> _EXERCISE INPUT_
****

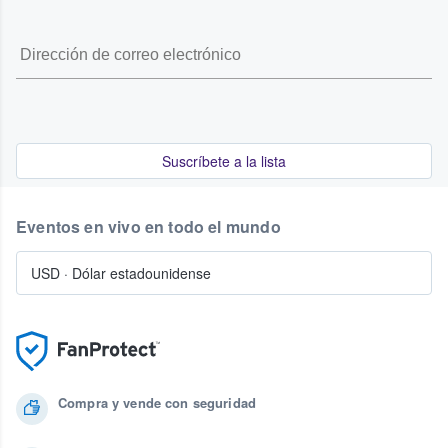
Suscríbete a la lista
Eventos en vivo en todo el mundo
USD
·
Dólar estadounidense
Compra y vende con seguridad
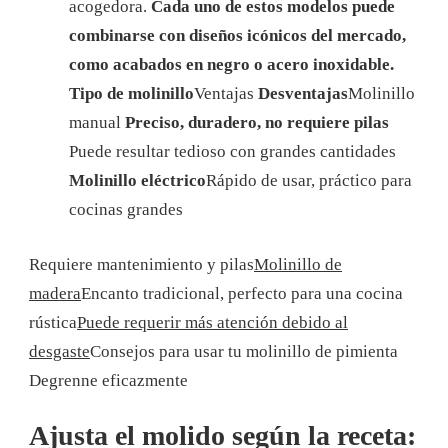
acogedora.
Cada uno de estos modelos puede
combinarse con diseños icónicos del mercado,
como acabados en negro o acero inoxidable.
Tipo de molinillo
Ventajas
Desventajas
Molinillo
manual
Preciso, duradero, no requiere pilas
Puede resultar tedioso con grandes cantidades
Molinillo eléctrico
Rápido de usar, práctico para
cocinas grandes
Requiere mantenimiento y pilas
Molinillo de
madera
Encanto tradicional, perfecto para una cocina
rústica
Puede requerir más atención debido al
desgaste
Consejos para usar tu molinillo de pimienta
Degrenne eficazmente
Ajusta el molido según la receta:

****

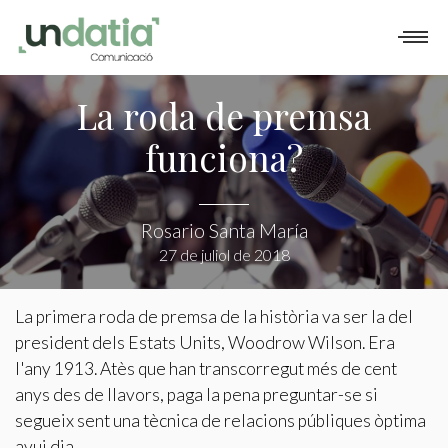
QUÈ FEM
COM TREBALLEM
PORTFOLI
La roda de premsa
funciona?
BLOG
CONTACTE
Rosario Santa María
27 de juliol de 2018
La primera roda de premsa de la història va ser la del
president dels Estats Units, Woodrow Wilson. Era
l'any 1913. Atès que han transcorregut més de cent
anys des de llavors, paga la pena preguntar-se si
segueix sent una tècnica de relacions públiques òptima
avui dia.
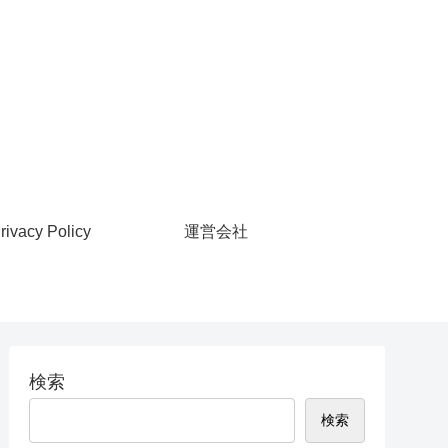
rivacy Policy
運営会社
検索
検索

****

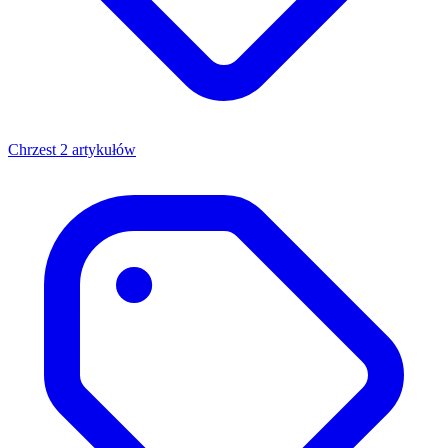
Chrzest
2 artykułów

****

> _WHAT THE EXERCISE ASKS_
Scan the material above for the word "roda". Copy each line where it occurs.

> _RESPONSE BOX_
La roda de premsa
La primera roda de premsa de la història va ser la del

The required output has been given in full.